▸ WHAT YOU SHOULD DO: Scan the records below for the line with "ALLE AKZEPTIEREN (683, 493)" and the line with "NUR ERFORDERLICHE". Repeat those two lines and every line between them exactly, and nothing else.

▸ DATA FOR ANALYSIS:
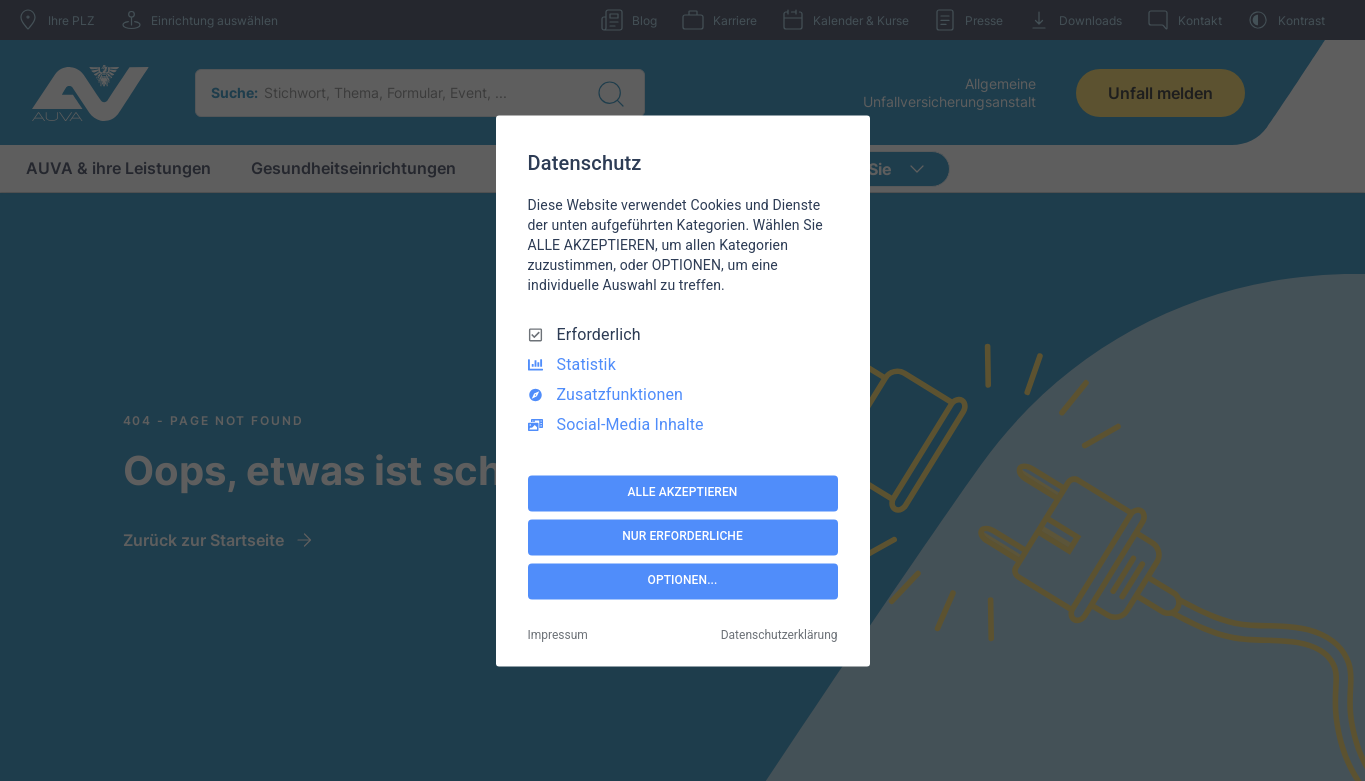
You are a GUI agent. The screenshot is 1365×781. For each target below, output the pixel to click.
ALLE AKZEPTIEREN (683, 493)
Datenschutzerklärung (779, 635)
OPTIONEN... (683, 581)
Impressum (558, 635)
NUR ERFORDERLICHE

---

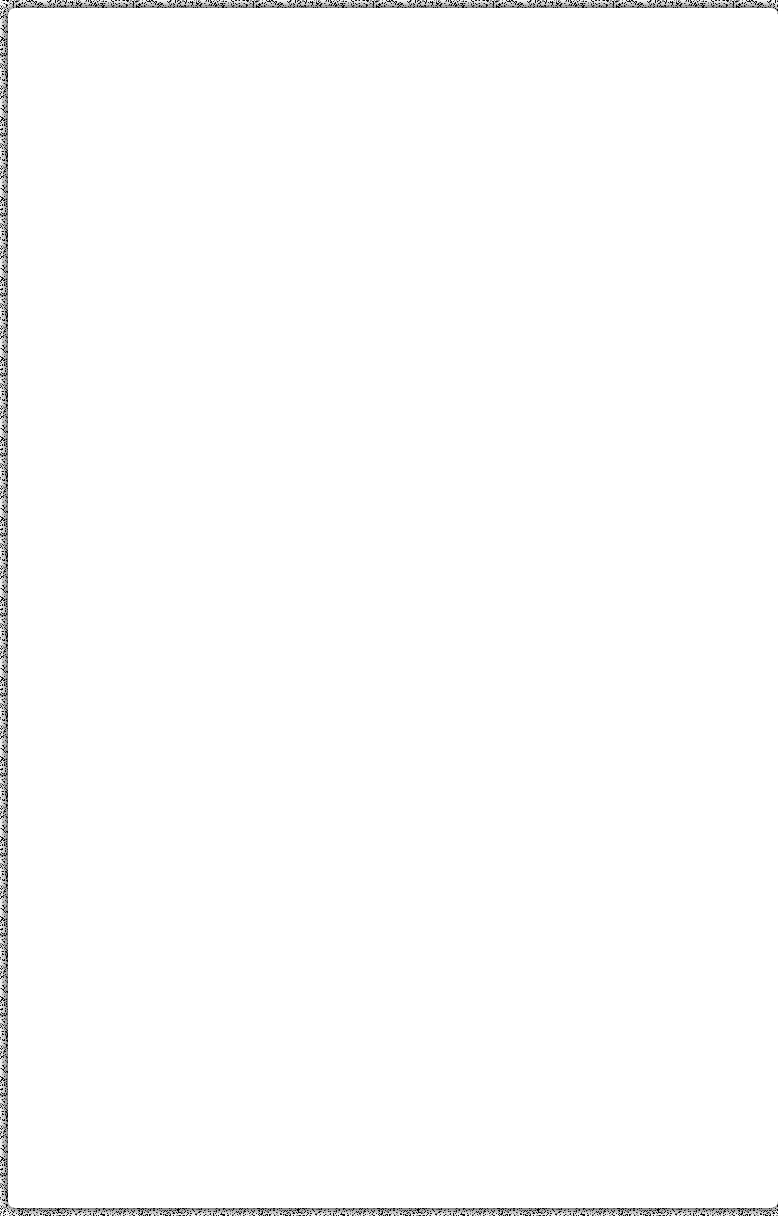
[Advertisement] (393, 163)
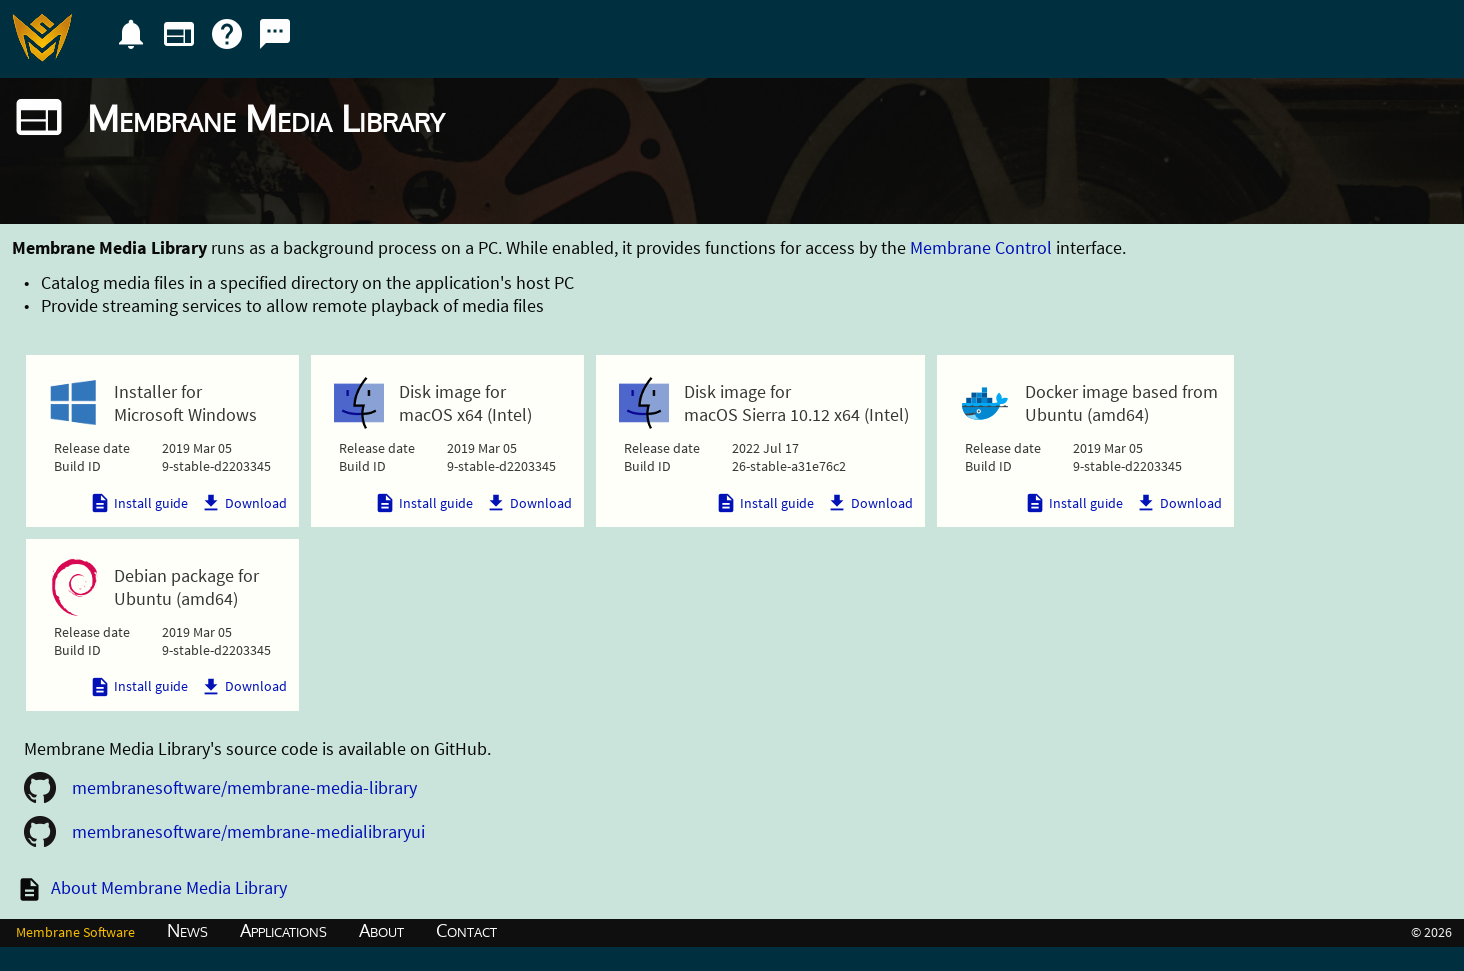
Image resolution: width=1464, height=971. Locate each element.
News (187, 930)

▸ RESULT FOR THIS EXERCISE:
ALLE AKZEPTIEREN (683, 493)
Datenschutzerklärung (779, 635)
OPTIONEN... (683, 581)
Impressum (558, 635)
NUR ERFORDERLICHE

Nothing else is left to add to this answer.